Autocar described the engine as “not terribly willing” and warned that this was “no boy racer”.
But, with plenty of space inside, decent fuel economy and comfortable seats, the 5 was an instant hit in its home market, and narrowly missed out on being named European Car of the Year to the Audi 80.
In 1976, Renault was about to change the game for small hatchbacks, introducing one of the first hot hatches to the market with the 5 Gordini (Alpine in its home market), featuring the 1397cc engine mated to a five-speed gearbox, new cylinder head and combustion chambers.
The little car was transformed from a city runabout to performance hatch, with output doubled to 92bhp propelling the car to 104mph and a 0-60 time of 9.7 seconds – and all two years before the introduction of the Golf GTi.
The next performance boost came in the form of a turbocharger introduced in 1982, pushing output to 110bhp, top speed to 111mph and cutting the 0-60 time to just 8.7 seconds – all helped by the car’s super-light weight.
This Gordini turbo should not be confused with the Renault 5 Turbo, launched in 1980 primarily as a rally car in response to Lancia’s success with the mid-engined Stratos, but also selling more than 3,000 street versions with distinctive front spoilers and bulging rear end.
The engine, which produced 158bhp in standard form, was placed behind the driver in the passenger compartment, and drive was switched from front to rear. At the time, it was the fastest French production car with a top speed of 120mph and 0-60 in 6.6 seconds, and in its first outing in the World Rally Championship it won the Monte Carlo Rally in 1981 with Jean Ragnotti at the wheel.
With so few made, these cars are now highly collectible and can fetch prices of up to £30,000 in mint condition.
Essentially unchanged since its introduction 12 years earlier, the 5 underwent its only proper redesign in 1984, with more interior space, and a wider and longer platform.
And although the body and chassis were completely new, the car was merely a modernisation on the original design rather than a complete change. The silhouette remained essentially the same, but a lower drag coefficient allowed fuel consumption to increase to an impressive 57mpg at 56mph.
The new car was offered with a number of different engines, with the most powerful being the 1700cc unit from the Renault 9 and 11, producing 94bhp.
A year after the restyle, the fabled GT Turbo was introduced, utilising a modified version of the 1397cc engine. Weighing just 850kg, the 113bhp car had a phenomenal power-to-weight ratio, reaching 60mph in just 7.5 seconds.

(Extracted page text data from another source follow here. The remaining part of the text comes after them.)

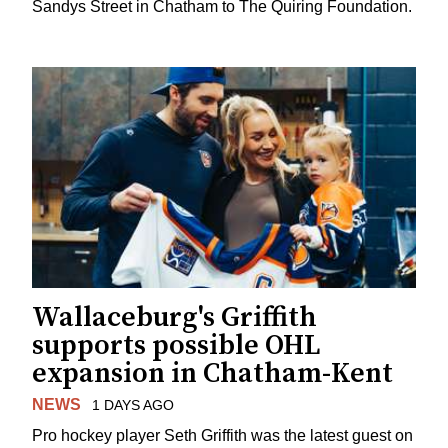
Sandys Street in Chatham to The Quiring Foundation.
Wallaceburg's Griffith
supports possible OHL
expansion in Chatham-Kent
NEWS
1 DAYS AGO
Pro hockey player Seth Griffith was the latest guest on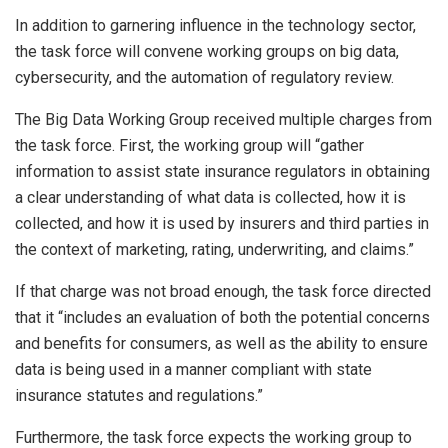
In addition to garnering influence in the technology sector,
the task force will convene working groups on big data,
cybersecurity, and the automation of regulatory review.
The Big Data Working Group received multiple charges from
the task force. First, the working group will “gather
information to assist state insurance regulators in obtaining
a clear understanding of what data is collected, how it is
collected, and how it is used by insurers and third parties in
the context of marketing, rating, underwriting, and claims.”
If that charge was not broad enough, the task force directed
that it “includes an evaluation of both the potential concerns
and benefits for consumers, as well as the ability to ensure
data is being used in a manner compliant with state
insurance statutes and regulations.”
Furthermore, the task force expects the working group to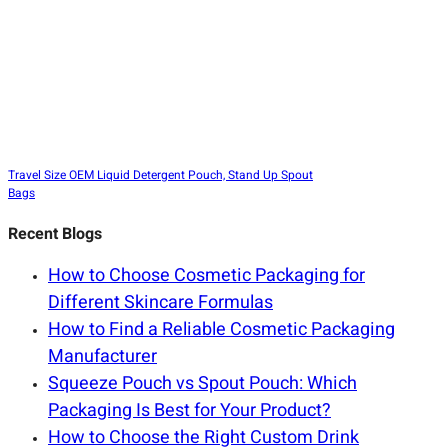
Travel Size OEM Liquid Detergent Pouch, Stand Up Spout
Bags
Recent Blogs
How to Choose Cosmetic Packaging for
Different Skincare Formulas
How to Find a Reliable Cosmetic Packaging
Manufacturer
Squeeze Pouch vs Spout Pouch: Which
Packaging Is Best for Your Product?
How to Choose the Right Custom Drink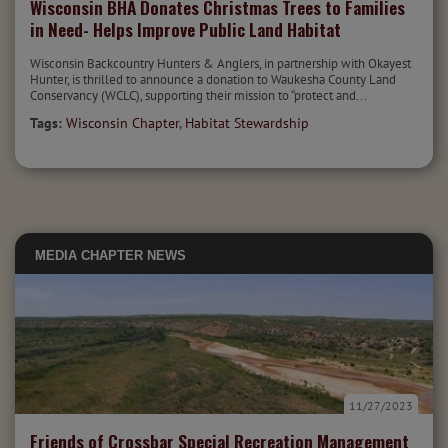
Wisconsin BHA Donates Christmas Trees to Families
in Need- Helps Improve Public Land Habitat
Wisconsin Backcountry Hunters & Anglers, in partnership with Okayest
Hunter, is thrilled to announce a donation to Waukesha County Land
Conservancy (WCLC), supporting their mission to “protect and...
Tags:
Wisconsin Chapter
,
Habitat Stewardship
MEDIA
CHAPTER NEWS
11/27/2023
Friends of Crossbar Special Recreation Management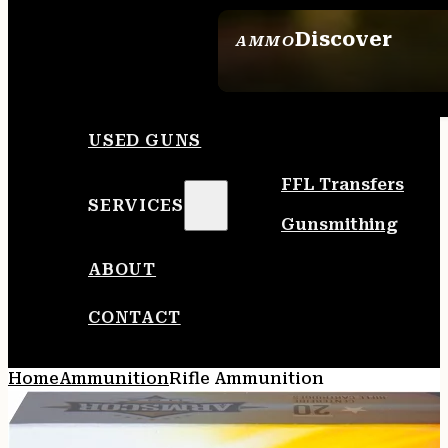
Discover
AMMO
SEE ALL AMMO
USED GUNS
FFL Transfers
SERVICES
Gunsmithing
ABOUT
CONTACT
Home
Ammunition
Rifle Ammunition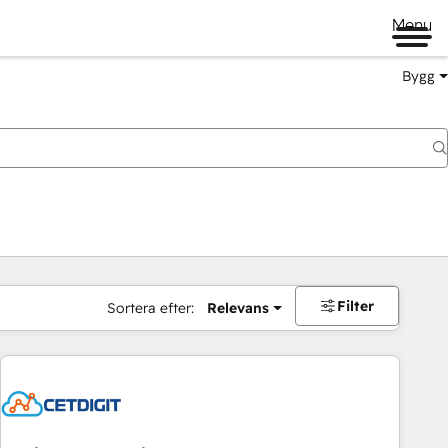
Menu
Bygg
Filter
Sortera efter:
Relevans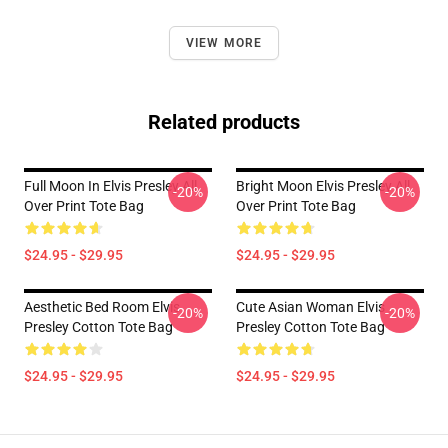
VIEW MORE
Related products
Full Moon In Elvis Presley All
Bright Moon Elvis Presley All
-20%
-20%
Over Print Tote Bag
Over Print Tote Bag
$24.95 - $29.95
$24.95 - $29.95
Aesthetic Bed Room Elvis
Cute Asian Woman Elvis
-20%
-20%
Presley Cotton Tote Bag
Presley Cotton Tote Bag
$24.95 - $29.95
$24.95 - $29.95
Footer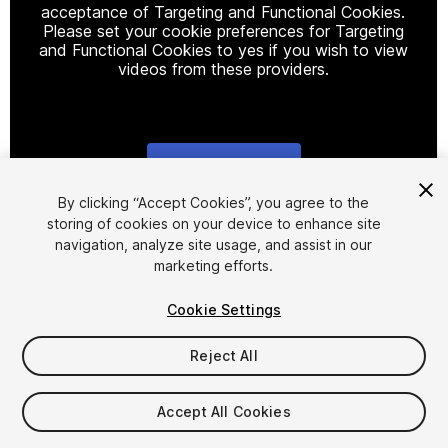
acceptance of Targeting and Functional Cookies.
Please set your cookie preferences for Targeting
and Functional Cookies to yes if you wish to view
videos from these providers.
Cookie Settings
1
/
14
By clicking “Accept Cookies”, you agree to the
storing of cookies on your device to enhance site
navigation, analyze site usage, and assist in our
marketing efforts.
Cookie Settings
Reject All
$34.99
Taxes/VAT calculated at checkout
Accept All Cookies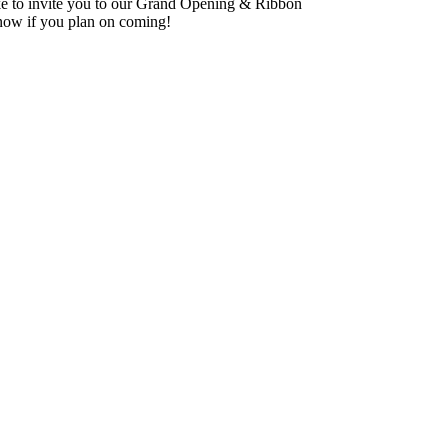
e to invite you to our Grand Opening & Ribbon
know if you plan on coming!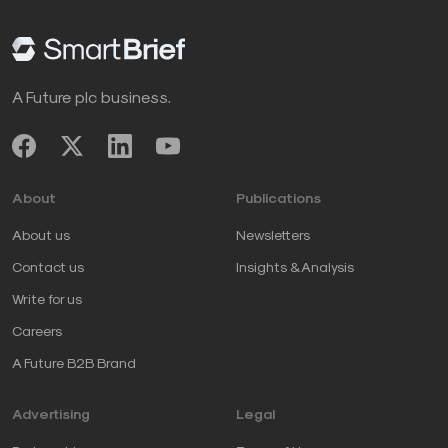
A Future plc business.
About
Publications
About us
Newsletters
Contact us
Insights & Analysis
Write for us
Careers
A Future B2B Brand
Advertising
Legal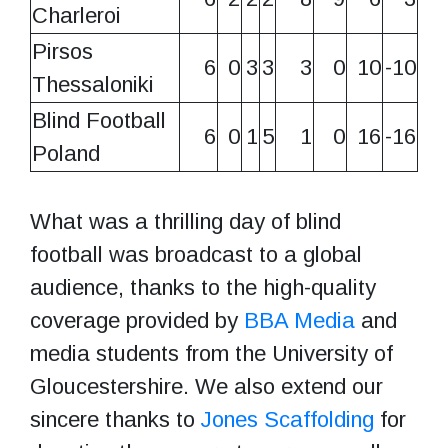
Charleroi
Pirsos
6
0
3
3
3
0
10
-10
Thessaloniki
Blind Football
6
0
1
5
1
0
16
-16
Poland
What was a thrilling day of blind
football was broadcast to a global
audience, thanks to the high-quality
coverage provided by
BBA Media
and
media students from the University of
Gloucestershire. We also extend our
sincere thanks to
Jones Scaffolding
for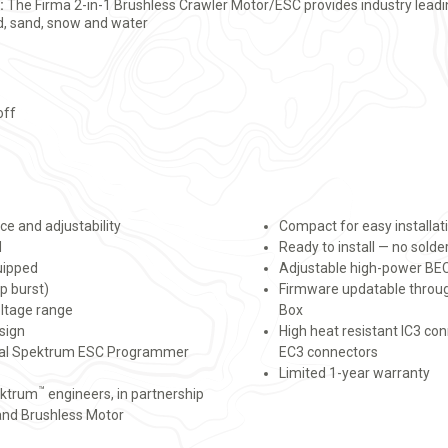
:
The Firma 2-in-1 Brushless Crawler Motor/ESC provides industry lead
ud, sand, snow and water
off
e and adjustability
Compact for easy installat
d
Ready to install — no solde
uipped
Adjustable high-power BEC
p burst)
Firmware updatable thro
oltage range
Box
sign
High heat resistant IC3 co
onal Spektrum ESC Programmer
EC3 connectors
Limited 1-year warranty
™
ektrum
engineers, in partnership
 and Brushless Motor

To put that into context, the Fiat Uno Turbo and Peugeot 205 GTi took 8.1 and 8.7 seconds respectively, and the GT Turbo also bested them in flat out speed, hitting 125mph compared with 120 and 118 for its rivals.
Car magazine praised an “exhilarating drive”, and in 1987 a few tweaks to the engine upped the output to 120bhp, keeping it nicely ahead of its direct Gallic competitor, the similarly upgraded 205 GTi.
Unlike modern turbos with their engine management systems controlling a smooth flow of power, the GT Turbo always suffered from “turbo lag”, which may seem annoying to those used to newer cars, but it makes for an exciting build up to that “boom” moment when the turbo kicks in and propels this pocket, lightweight rocket past most normal vehicles in its sights – which explains that burst away from the roundabout I remember so vividly.
The GT Turbo was discontinued in 1991, when the Clio 16v and Williams took up Renault’s hot hatch mantle.
As for the standard 5, it was effectively replaced by the Clio in 1990, but carried on in production in Slovenia until 1996 as a cheap alternative to the new car, with the 5 Campus of this era selling well in the UK.
Like many older French cars, the 5 had bags of character and would make a head-turning retro runabout or lusty speedster today, depending on your tastes.
And although there aren’t too many early cars on UK roads these days, you can always pop over to France and grab a left hand drive version from a far more plentiful supply.